Sabaku Gaara–"Berhentilah merokok sebelum rokok itu yang menghabisimu, Sasuke."–menatap sepasang mata onyx milik Uchiha Sasuke yang semakin gelap tanpa ada cahaya sedikitpun disana.

Redup tanpa harapan–

Gaara tahu apa yang menjadi penyebab Sasuke berada diatap gedung perusahaan Uchiha yang kini dirintis bersamanya …–pemuda ber-tatto ai dijidatnya itu tahu 'sangat tahu'–tapi ia hanya bisa membisu, tidak ingin melukai perasaan Sasuke yang kini benar–benar dalam keadaan 'berantakan'.

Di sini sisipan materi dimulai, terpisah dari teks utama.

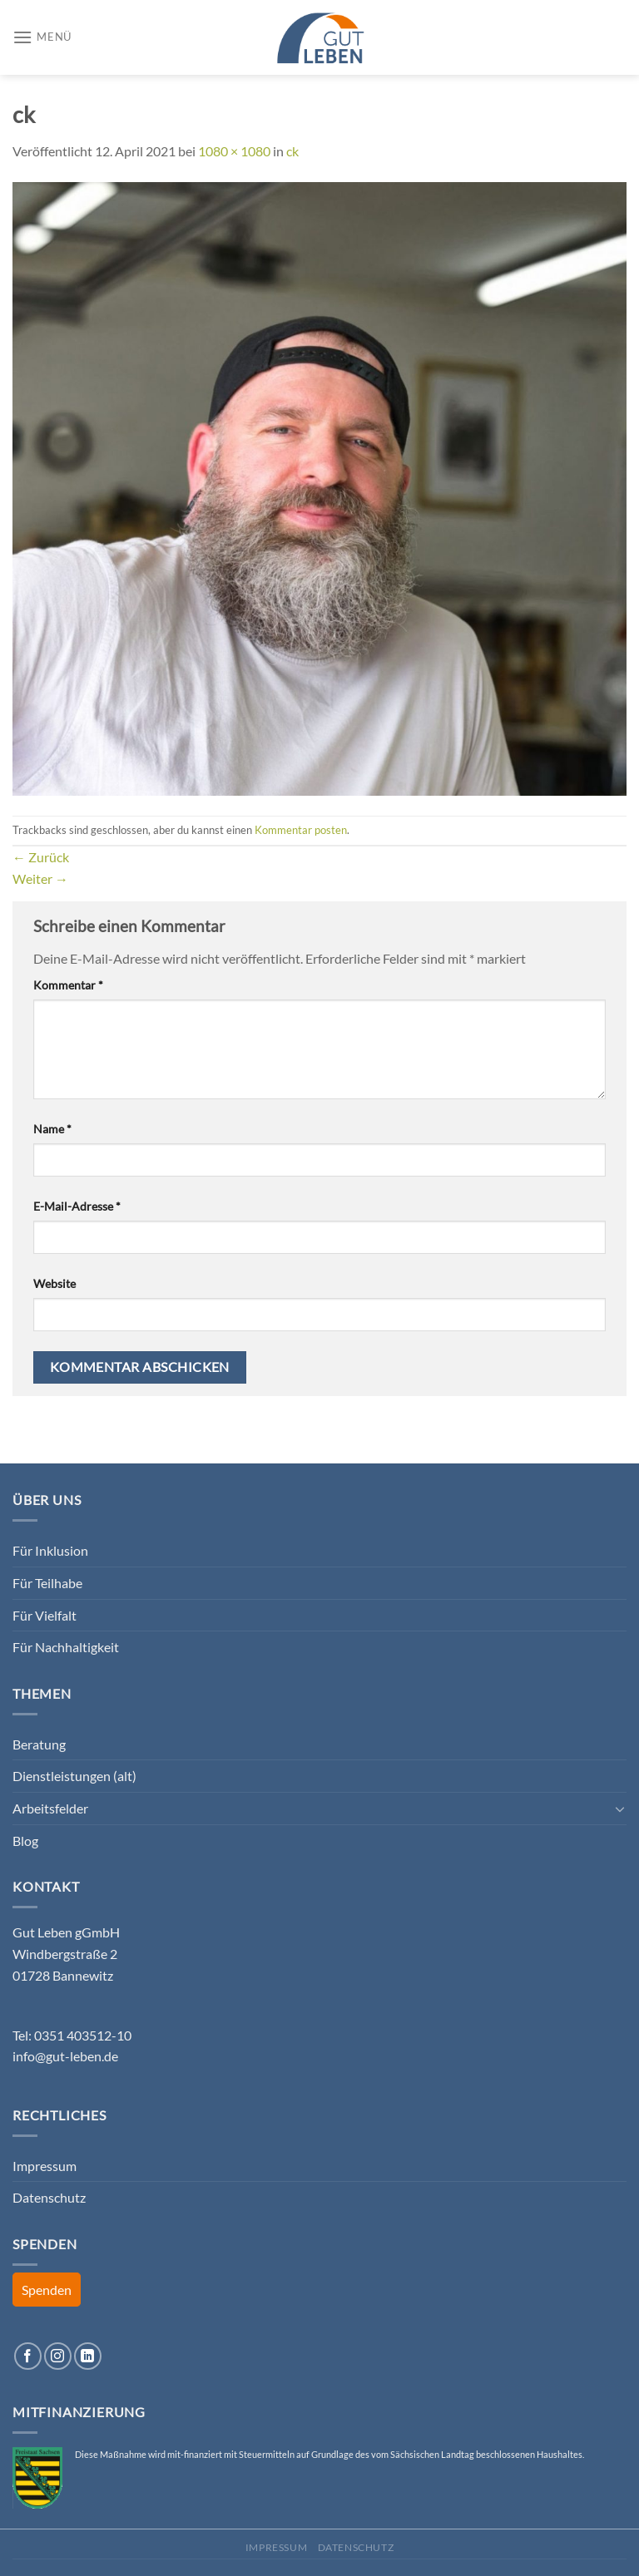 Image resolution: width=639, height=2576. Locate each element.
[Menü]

Bukan hanya Sasuke yang terluka–

Pemuda bersurai maroon itupun mengambil andil dalam kata 'terluka'.

Hanya sebuah pelukan hangat yang kini menjadi obat sementara untuk hati mereka yang terluka.

Sasuke pov

Diujung sana aku melihat wanita itu mengenakan baju pengantinnya dengan diiringi berjalan oleh seorang pria paruh baya yang ku ketahui adalah ayahnya, tapi semenjak aku berdiri disini menanti wanita itu tiba tatapanku hanya tertuju pada–dirinya yang berada diujung barisan paling belakang.

Aku bersumpah akan menjejalkan mulutnya dengan 'sesuatu' milikku jika ia terus – terusan tersenyum seperti itu, menatapku seolah mengucapkan 'selamat berbahagia'.

Shit–rasanya ingin sekali aku memaki pada dunia yang penuh kepalsuan ini.

Kenapa harus aku yang berdiri dialtar ini menanti seorang wanita bersurai pirang panjang yang kini tersanggul cantik dari cadar transparan yang wanita itu kenakan, berjalan dengan perlahan menuju gerbang pernikahan yang sama sekali tidak aku inginkan–

Jika saja …

"Aku hanya ingin memberitahukan satu hal padamu, Uchiha–san … Aku menyukai seorang wanita … dan aku sudah mempunyai seorang kekasih."

… wanita pirang itu tak memberitahuku tentang 'seksualitasnya yang menyimpang' agar aku tak menikahinya–mungkin aku tidak akan tahu harus berbuat apa–meninggalkannya atau membawanya pergi. Tapi aku yakin akan membahayakan hidup Gaara jika keluarga besar Uchiha tahu tentang hubungan terlarangku dengannya jika aku mengambil pilihan kedua.

… entah Tuhan sedang berpihak padaku atau tidak, aku tidak peduli. Dengan mengambil pilihan pertama maka aku putuskan untuk membuat wanita yang 'menyimpang' ini menyetujui ide–ku menikahinya untuk menutupi seksualitas–ku dan dirinya yang bisa dikatakan jauh dari kata 'normal'.

.

.

.

.

.

Fugaku Uchiha mengetuk–ngetukkan jarinya diatas lutut kanannya yang tengah bertumpu dikaki kirinya sambil menatap putra keduanya dengan pandangan menusuk, duduk berhadapan–yang kini dengan santainya membalas tatapannya yang tergolong mampu membuat siapapun memucat dalam sedetik ketika bertatapan dengannya.

Oh … Fugaku lupa bahwa yang berada dihadapannya mengalir darahnya, darah seorang Uchiha–

factor umur memang tidak bisa ia manipulasi, mau bagaimana lagi umurnya sudah setengah abad. Bahkan rambut hitam legam yang selalu menjadi kebanggannya kini warnanya memudar dengan kerut–kerutan sekitar mata obisidannya.

"Mau sampai kapan kau akan terus melajang, Sasuke?"suara baritone–nya masih terdengar berwibawa.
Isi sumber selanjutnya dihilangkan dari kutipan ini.